Confinement is a unique postnatal practice specific to several Asian ethnicities and communities which involves the prohibition of performing certain daily tasks and the restriction of certain foods and diets. Local studies have previously shown that a negative postnatal confinement experience was a significant risk factor for postnatal depression . More than half of the women surveyed reported that their confinement plans were being affected by restrictions imposed due to the current pandemic. In this regard, physicians must be aware of the importance of confinement especially in the Asian context and its significant contribution to the overall pregnancy experience. Being cognizant of the different confinement activities practiced by different ethnicities  and how these activities may be affected by the COVID-19 pandemic, is important to provide tailored advice to pregnant women on the postpartum care for themselves as well as for their neonates.
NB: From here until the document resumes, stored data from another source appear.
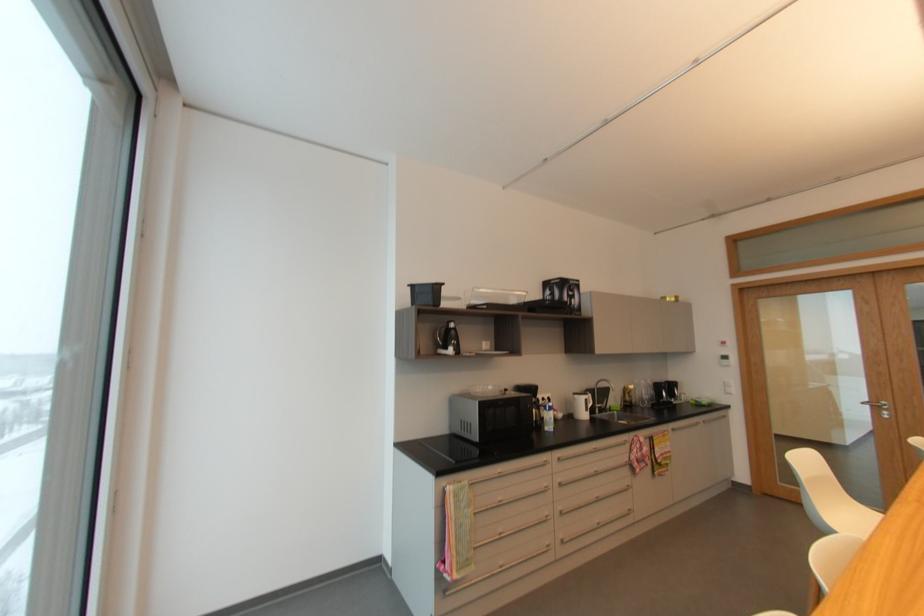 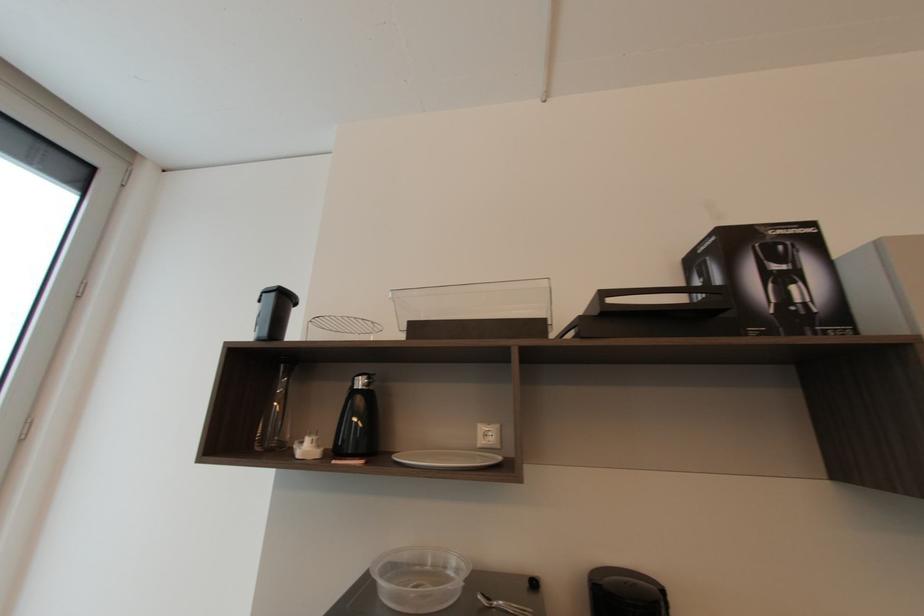 The point at (576,300) is marked in the first image. Where is the corresponding point in the second image?

(796, 288) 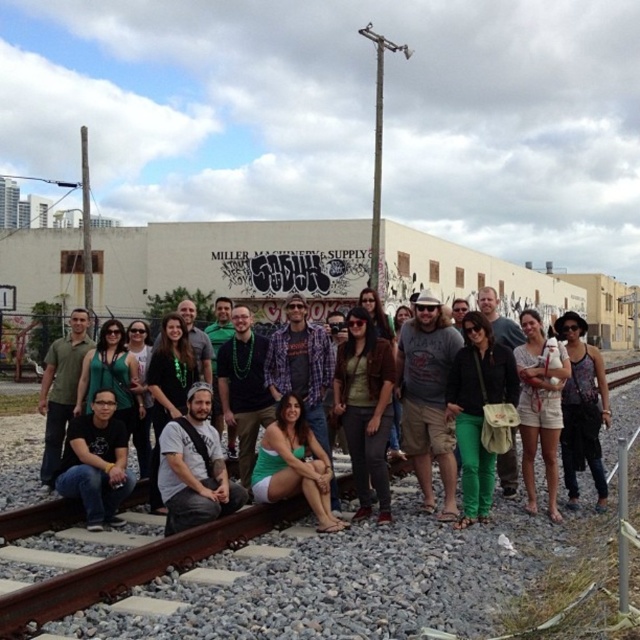 Between green fabric dress at center and matte green pants at center, which one is positioned lower?

Positioned lower is green fabric dress at center.

Locate an element on the screen. This screenshot has height=640, width=640. green fabric dress at center is located at coordinates (541, 396).

Which is below, rusty metal train track at center or matte green pants at center?

Positioned lower is rusty metal train track at center.

Which is more to the right, rusty metal train track at center or matte green pants at center?

From the viewer's perspective, rusty metal train track at center appears more on the right side.

The width and height of the screenshot is (640, 640). What do you see at coordinates (273, 577) in the screenshot?
I see `rusty metal train track at center` at bounding box center [273, 577].

At what (x,y) coordinates should I click in order to perform the action: click on rusty metal train track at center. Please return your answer as a coordinate pair (x, y). Looking at the image, I should click on (273, 577).

Does point (600, 413) come behind point (532, 500)?

Yes, it is.

Can you confirm if matte black tank top at center is smaller than green denim shorts at center?

Correct, matte black tank top at center occupies less space than green denim shorts at center.

The height and width of the screenshot is (640, 640). What are the coordinates of `matte black tank top at center` in the screenshot? It's located at (582, 410). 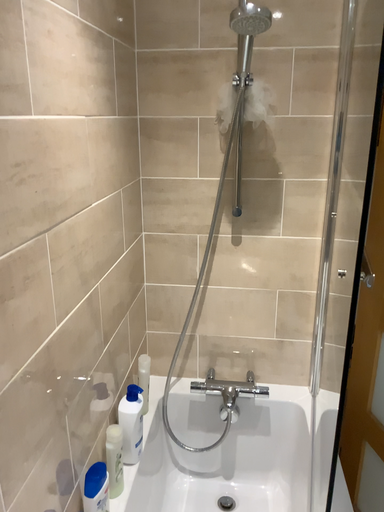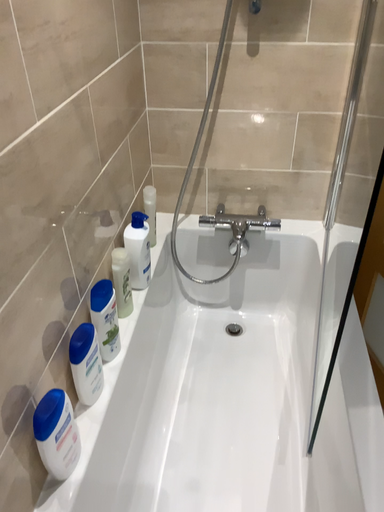 Question: Which way did the camera rotate in the video?

Choices:
 (A) rotated upward
 (B) rotated downward

Answer: (B)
This would also aid in improving the doctor-patient relationship and the outcomes for both pregnant women and their neonates.
Our study is limited by our relatively small sample size as well as the conduct of the survey in a single hospital in Singapore. Even so, our study cohort was recruited from the largest perinatal center on the country and the ethnic distribution is well representative of the general Singaporean population. Our findings could have been influenced by selection bias as our survey was conducted on a voluntary basis and on an online platform requiring mobile devices. This could have inevitably excluded those less technologically savvy or pregnant women without mobile devices. To expand our study further, the translation of our survey into more languages and expanding the scope to neighboring South-East Asian countries to see if the findings are reproducible could be explored. In addition, a qualitative portion to the survey as well as focus group discussions could be included to elucidate the impetus behind the responses given by pregnant women.